CDU-Bürgermeisterkandidat Patrick Hansmann hatte die Idee ins Spiel gebracht, Unternehmen bei der Gewerbesteuer zu entlasten, wenn sie am Standort Plettenberg investieren und Arbeitsplätze schaffen. Als „einmalige Chance“ bezeichnete Michael Schulte das Dura-Gelände. Der Parteivorsitzende könne sich an diesem Standort ein innovatives und zukunftsträchtiges Unternehmen vorstellen, das nachhaltig auf dem Gelände bleibt und beispielsweise an Wasserstofftechnologien forscht.

 Michael Schulte forderte auch ein flächendeckend leistungsfähiges Mobilfunknetz in Plettenberg. Noch viel zu oft breche der Empfang ab. Glasfaser „in jedem Winkel“ sei dringend notwendig. Das Geschäftsleben ändere sich, Homeoffice komme häufiger. Nachholbedarf sieht der Vorsitzende der FDP in Sachen Digitalisierung im Rathaus. Das habe die Coronakrise gezeigt. Die Digitalisierung der Verwaltung müsse weiter vorangetrieben werden. Stichwort Schule: Es sei ein „Ding der Unmöglichkeit“, dass die einen Schüler viel lernen, weil ihre Lehrer IT-affin seien. Anderen wiederum würde wichtiger Lehrstoff entgehen, weil sich ihre Lehrer nicht mit der Technik auskennen. 

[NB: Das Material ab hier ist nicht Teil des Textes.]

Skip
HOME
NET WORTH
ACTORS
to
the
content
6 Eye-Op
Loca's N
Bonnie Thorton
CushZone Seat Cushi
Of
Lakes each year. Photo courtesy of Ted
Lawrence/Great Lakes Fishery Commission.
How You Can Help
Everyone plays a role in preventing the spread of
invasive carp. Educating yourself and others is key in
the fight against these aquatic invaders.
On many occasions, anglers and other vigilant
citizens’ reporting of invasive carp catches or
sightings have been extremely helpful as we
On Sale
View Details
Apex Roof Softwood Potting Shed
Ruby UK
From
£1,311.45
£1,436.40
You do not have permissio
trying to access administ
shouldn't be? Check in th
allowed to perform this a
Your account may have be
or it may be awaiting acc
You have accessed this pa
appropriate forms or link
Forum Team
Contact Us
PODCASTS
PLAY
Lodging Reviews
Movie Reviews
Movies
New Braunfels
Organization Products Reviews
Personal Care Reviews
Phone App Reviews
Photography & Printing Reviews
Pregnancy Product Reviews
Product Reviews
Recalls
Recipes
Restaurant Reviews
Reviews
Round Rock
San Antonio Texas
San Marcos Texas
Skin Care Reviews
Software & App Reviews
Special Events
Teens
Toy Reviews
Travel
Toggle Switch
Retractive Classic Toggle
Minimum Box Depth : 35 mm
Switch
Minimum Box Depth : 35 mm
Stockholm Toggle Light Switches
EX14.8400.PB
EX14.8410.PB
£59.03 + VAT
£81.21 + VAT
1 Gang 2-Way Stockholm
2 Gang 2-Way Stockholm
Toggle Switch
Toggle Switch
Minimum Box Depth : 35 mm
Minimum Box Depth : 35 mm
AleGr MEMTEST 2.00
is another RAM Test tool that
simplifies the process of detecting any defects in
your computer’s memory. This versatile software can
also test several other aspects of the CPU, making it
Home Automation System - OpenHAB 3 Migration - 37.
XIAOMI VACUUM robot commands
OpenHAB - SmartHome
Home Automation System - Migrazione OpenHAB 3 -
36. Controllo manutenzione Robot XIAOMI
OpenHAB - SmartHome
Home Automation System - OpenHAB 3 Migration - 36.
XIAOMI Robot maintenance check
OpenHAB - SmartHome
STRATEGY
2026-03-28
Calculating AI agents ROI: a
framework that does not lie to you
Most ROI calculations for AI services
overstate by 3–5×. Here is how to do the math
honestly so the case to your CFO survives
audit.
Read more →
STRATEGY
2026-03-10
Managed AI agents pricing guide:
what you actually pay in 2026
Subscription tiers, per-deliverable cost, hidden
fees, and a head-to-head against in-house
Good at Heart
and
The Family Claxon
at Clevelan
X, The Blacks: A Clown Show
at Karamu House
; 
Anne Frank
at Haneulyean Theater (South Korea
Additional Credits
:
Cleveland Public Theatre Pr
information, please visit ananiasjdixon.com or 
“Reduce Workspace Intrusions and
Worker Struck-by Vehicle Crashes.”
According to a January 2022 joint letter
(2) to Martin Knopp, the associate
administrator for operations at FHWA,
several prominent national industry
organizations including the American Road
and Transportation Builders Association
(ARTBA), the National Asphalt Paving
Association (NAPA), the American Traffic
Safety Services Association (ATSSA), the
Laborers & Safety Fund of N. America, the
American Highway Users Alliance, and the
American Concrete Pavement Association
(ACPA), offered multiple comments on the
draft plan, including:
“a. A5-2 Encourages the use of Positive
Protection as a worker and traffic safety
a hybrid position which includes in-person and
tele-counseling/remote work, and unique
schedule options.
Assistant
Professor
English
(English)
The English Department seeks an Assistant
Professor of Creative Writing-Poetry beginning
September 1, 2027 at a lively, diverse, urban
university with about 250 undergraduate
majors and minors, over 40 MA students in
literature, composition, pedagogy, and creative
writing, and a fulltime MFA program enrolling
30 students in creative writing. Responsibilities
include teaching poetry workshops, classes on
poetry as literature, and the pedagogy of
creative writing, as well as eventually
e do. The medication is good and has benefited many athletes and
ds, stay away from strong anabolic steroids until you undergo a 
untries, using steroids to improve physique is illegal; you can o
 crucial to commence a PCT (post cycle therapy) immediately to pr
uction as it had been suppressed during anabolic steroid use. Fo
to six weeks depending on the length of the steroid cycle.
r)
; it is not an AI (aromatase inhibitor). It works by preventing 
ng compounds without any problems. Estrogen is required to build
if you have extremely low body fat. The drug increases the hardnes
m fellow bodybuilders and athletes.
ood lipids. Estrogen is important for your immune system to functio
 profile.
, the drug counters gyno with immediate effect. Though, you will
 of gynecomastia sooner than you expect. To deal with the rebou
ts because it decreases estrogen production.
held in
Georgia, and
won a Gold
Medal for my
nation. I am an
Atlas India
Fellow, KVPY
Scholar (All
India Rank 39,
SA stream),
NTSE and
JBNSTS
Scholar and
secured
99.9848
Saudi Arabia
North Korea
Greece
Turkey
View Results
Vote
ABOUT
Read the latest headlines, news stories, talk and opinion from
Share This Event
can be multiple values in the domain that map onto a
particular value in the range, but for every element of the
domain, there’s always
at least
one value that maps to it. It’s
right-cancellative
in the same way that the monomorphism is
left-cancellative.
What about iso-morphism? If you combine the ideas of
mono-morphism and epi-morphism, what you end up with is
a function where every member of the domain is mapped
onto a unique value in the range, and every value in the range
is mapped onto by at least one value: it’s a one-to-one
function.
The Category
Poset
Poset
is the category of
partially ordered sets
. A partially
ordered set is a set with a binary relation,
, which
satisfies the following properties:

Unterm Strich: Die FDP biete ein „gutes Angebot für die Stadt“, fasste Michael Schulte zusammen, der die gute Zusammenarbeit mit dem Bürgermeister lobte. An der Versammlung teilgenommen hatte auch Angela Freimuth (MdL).

Kreistag Einstimmig für den Kreistag nominiert wurden Carsten Hellwig und Peter-Wilm Thiemann. Die Kandidaten für die Kreis-FDP werden am 20. Juni auf der Wahlversammlung in Lüdenscheid aufgestellt.